● **Problem requirements**: Return each entry below without any alteration.

● **Dataset entries**:
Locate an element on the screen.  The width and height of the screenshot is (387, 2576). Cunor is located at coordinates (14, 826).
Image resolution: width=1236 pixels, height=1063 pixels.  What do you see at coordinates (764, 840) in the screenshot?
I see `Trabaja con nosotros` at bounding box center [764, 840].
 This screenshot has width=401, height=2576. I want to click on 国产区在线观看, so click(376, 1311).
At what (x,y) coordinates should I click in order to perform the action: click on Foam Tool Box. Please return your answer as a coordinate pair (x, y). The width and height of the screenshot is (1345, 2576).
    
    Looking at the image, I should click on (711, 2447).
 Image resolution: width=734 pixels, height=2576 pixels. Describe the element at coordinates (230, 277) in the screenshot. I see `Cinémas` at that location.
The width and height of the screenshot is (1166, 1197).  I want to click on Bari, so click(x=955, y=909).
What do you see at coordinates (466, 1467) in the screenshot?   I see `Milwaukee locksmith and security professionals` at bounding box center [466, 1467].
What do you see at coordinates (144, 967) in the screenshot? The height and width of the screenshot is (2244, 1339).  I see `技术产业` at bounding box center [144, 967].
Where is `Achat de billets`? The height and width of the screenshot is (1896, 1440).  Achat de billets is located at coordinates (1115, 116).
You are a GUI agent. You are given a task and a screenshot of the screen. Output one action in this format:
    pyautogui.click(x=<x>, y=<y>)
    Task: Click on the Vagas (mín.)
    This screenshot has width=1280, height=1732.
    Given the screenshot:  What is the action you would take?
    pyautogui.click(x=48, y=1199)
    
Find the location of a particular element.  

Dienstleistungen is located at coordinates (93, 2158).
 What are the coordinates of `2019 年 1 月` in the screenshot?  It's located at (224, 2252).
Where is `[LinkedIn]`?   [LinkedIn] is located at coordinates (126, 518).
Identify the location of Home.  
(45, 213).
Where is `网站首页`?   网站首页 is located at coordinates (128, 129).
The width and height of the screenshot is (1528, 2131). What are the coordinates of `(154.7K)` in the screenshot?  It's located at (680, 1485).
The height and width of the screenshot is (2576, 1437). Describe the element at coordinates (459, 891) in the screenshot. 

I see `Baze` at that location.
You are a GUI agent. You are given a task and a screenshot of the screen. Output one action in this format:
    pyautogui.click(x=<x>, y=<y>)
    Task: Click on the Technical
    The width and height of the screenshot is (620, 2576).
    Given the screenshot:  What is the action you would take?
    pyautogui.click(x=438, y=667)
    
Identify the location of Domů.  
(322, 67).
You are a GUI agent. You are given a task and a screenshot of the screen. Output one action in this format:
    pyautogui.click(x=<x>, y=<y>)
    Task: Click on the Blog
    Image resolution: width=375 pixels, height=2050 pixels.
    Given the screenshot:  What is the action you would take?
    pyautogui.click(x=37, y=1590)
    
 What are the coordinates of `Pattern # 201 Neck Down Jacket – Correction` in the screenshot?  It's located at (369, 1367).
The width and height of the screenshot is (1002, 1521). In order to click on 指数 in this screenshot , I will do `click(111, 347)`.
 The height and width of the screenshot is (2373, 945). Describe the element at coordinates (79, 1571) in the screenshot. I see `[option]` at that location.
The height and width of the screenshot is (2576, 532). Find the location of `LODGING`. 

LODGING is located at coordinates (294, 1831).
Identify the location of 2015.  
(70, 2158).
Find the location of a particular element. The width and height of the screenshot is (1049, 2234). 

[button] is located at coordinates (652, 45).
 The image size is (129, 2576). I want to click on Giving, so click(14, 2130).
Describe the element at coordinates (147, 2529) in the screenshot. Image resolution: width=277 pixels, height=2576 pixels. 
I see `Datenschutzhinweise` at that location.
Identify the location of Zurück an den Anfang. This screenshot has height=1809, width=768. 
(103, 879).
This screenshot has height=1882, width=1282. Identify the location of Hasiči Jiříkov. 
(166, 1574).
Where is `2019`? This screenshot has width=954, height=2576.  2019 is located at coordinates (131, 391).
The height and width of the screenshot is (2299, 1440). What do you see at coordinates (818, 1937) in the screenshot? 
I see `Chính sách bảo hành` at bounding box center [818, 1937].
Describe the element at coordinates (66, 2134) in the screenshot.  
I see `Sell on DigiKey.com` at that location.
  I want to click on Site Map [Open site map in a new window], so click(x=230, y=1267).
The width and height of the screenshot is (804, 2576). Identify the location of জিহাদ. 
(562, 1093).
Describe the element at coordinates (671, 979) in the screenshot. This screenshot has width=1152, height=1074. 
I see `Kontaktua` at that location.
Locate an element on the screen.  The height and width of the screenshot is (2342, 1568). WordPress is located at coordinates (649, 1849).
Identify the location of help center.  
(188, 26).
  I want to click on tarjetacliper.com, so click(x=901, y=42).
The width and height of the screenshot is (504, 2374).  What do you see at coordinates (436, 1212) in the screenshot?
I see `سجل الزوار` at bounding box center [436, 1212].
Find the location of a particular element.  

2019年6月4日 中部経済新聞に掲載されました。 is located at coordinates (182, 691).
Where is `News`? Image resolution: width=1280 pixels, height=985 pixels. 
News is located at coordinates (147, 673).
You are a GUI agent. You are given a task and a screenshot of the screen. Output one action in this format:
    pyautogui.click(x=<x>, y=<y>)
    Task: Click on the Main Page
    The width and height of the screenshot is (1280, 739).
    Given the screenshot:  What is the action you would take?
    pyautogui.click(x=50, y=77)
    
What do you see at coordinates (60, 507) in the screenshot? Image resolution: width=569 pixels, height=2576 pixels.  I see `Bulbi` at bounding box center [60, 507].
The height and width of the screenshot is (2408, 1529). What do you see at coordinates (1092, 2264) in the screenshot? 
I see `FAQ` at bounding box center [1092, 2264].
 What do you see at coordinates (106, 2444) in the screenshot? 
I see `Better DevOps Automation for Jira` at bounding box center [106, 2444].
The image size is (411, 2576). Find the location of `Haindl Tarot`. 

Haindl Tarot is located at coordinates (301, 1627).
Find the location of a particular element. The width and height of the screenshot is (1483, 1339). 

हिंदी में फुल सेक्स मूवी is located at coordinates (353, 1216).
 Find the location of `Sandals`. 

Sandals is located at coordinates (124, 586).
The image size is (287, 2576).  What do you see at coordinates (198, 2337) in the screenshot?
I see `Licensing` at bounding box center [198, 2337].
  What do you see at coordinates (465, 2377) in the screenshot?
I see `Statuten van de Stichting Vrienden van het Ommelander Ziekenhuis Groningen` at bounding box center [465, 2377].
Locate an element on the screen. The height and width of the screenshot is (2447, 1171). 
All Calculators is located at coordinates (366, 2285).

● **Problem solution**:
Locate an element on the screen.  The width and height of the screenshot is (387, 2576). Cunor is located at coordinates (14, 826).
Image resolution: width=1236 pixels, height=1063 pixels.  What do you see at coordinates (764, 840) in the screenshot?
I see `Trabaja con nosotros` at bounding box center [764, 840].
 This screenshot has width=401, height=2576. I want to click on 国产区在线观看, so click(376, 1311).
At what (x,y) coordinates should I click in order to perform the action: click on Foam Tool Box. Please return your answer as a coordinate pair (x, y). The width and height of the screenshot is (1345, 2576).
    
    Looking at the image, I should click on (711, 2447).
 Image resolution: width=734 pixels, height=2576 pixels. Describe the element at coordinates (230, 277) in the screenshot. I see `Cinémas` at that location.
The width and height of the screenshot is (1166, 1197).  I want to click on Bari, so click(x=955, y=909).
What do you see at coordinates (466, 1467) in the screenshot?   I see `Milwaukee locksmith and security professionals` at bounding box center [466, 1467].
What do you see at coordinates (144, 967) in the screenshot? The height and width of the screenshot is (2244, 1339).  I see `技术产业` at bounding box center [144, 967].
Where is `Achat de billets`? The height and width of the screenshot is (1896, 1440).  Achat de billets is located at coordinates (1115, 116).
You are a GUI agent. You are given a task and a screenshot of the screen. Output one action in this format:
    pyautogui.click(x=<x>, y=<y>)
    Task: Click on the Vagas (mín.)
    This screenshot has width=1280, height=1732.
    Given the screenshot:  What is the action you would take?
    pyautogui.click(x=48, y=1199)
    
Find the location of a particular element.  

Dienstleistungen is located at coordinates (93, 2158).
 What are the coordinates of `2019 年 1 月` in the screenshot?  It's located at (224, 2252).
Where is `[LinkedIn]`?   [LinkedIn] is located at coordinates (126, 518).
Identify the location of Home.  
(45, 213).
Where is `网站首页`?   网站首页 is located at coordinates (128, 129).
The width and height of the screenshot is (1528, 2131). What are the coordinates of `(154.7K)` in the screenshot?  It's located at (680, 1485).
The height and width of the screenshot is (2576, 1437). Describe the element at coordinates (459, 891) in the screenshot. 

I see `Baze` at that location.
You are a GUI agent. You are given a task and a screenshot of the screen. Output one action in this format:
    pyautogui.click(x=<x>, y=<y>)
    Task: Click on the Technical
    The width and height of the screenshot is (620, 2576).
    Given the screenshot:  What is the action you would take?
    pyautogui.click(x=438, y=667)
    
Identify the location of Domů.  
(322, 67).
You are a GUI agent. You are given a task and a screenshot of the screen. Output one action in this format:
    pyautogui.click(x=<x>, y=<y>)
    Task: Click on the Blog
    Image resolution: width=375 pixels, height=2050 pixels.
    Given the screenshot:  What is the action you would take?
    pyautogui.click(x=37, y=1590)
    
 What are the coordinates of `Pattern # 201 Neck Down Jacket – Correction` in the screenshot?  It's located at (369, 1367).
The width and height of the screenshot is (1002, 1521). In order to click on 指数 in this screenshot , I will do `click(111, 347)`.
 The height and width of the screenshot is (2373, 945). Describe the element at coordinates (79, 1571) in the screenshot. I see `[option]` at that location.
The height and width of the screenshot is (2576, 532). Find the location of `LODGING`. 

LODGING is located at coordinates (294, 1831).
Identify the location of 2015.  
(70, 2158).
Find the location of a particular element. The width and height of the screenshot is (1049, 2234). 

[button] is located at coordinates (652, 45).
 The image size is (129, 2576). I want to click on Giving, so click(14, 2130).
Describe the element at coordinates (147, 2529) in the screenshot. Image resolution: width=277 pixels, height=2576 pixels. 
I see `Datenschutzhinweise` at that location.
Identify the location of Zurück an den Anfang. This screenshot has height=1809, width=768. 
(103, 879).
This screenshot has height=1882, width=1282. Identify the location of Hasiči Jiříkov. 
(166, 1574).
Where is `2019`? This screenshot has width=954, height=2576.  2019 is located at coordinates (131, 391).
The height and width of the screenshot is (2299, 1440). What do you see at coordinates (818, 1937) in the screenshot? 
I see `Chính sách bảo hành` at bounding box center [818, 1937].
Describe the element at coordinates (66, 2134) in the screenshot.  
I see `Sell on DigiKey.com` at that location.
  I want to click on Site Map [Open site map in a new window], so click(x=230, y=1267).
The width and height of the screenshot is (804, 2576). Identify the location of জিহাদ. 
(562, 1093).
Describe the element at coordinates (671, 979) in the screenshot. This screenshot has width=1152, height=1074. 
I see `Kontaktua` at that location.
Locate an element on the screen.  The height and width of the screenshot is (2342, 1568). WordPress is located at coordinates (649, 1849).
Identify the location of help center.  
(188, 26).
  I want to click on tarjetacliper.com, so click(x=901, y=42).
The width and height of the screenshot is (504, 2374).  What do you see at coordinates (436, 1212) in the screenshot?
I see `سجل الزوار` at bounding box center [436, 1212].
Find the location of a particular element.  

2019年6月4日 中部経済新聞に掲載されました。 is located at coordinates (182, 691).
Where is `News`? Image resolution: width=1280 pixels, height=985 pixels. 
News is located at coordinates (147, 673).
You are a GUI agent. You are given a task and a screenshot of the screen. Output one action in this format:
    pyautogui.click(x=<x>, y=<y>)
    Task: Click on the Main Page
    The width and height of the screenshot is (1280, 739).
    Given the screenshot:  What is the action you would take?
    pyautogui.click(x=50, y=77)
    
What do you see at coordinates (60, 507) in the screenshot? Image resolution: width=569 pixels, height=2576 pixels.  I see `Bulbi` at bounding box center [60, 507].
The height and width of the screenshot is (2408, 1529). What do you see at coordinates (1092, 2264) in the screenshot? 
I see `FAQ` at bounding box center [1092, 2264].
 What do you see at coordinates (106, 2444) in the screenshot? 
I see `Better DevOps Automation for Jira` at bounding box center [106, 2444].
The image size is (411, 2576). Find the location of `Haindl Tarot`. 

Haindl Tarot is located at coordinates (301, 1627).
Find the location of a particular element. The width and height of the screenshot is (1483, 1339). 

हिंदी में फुल सेक्स मूवी is located at coordinates (353, 1216).
 Find the location of `Sandals`. 

Sandals is located at coordinates (124, 586).
The image size is (287, 2576).  What do you see at coordinates (198, 2337) in the screenshot?
I see `Licensing` at bounding box center [198, 2337].
  What do you see at coordinates (465, 2377) in the screenshot?
I see `Statuten van de Stichting Vrienden van het Ommelander Ziekenhuis Groningen` at bounding box center [465, 2377].
Locate an element on the screen. The height and width of the screenshot is (2447, 1171). 
All Calculators is located at coordinates (366, 2285).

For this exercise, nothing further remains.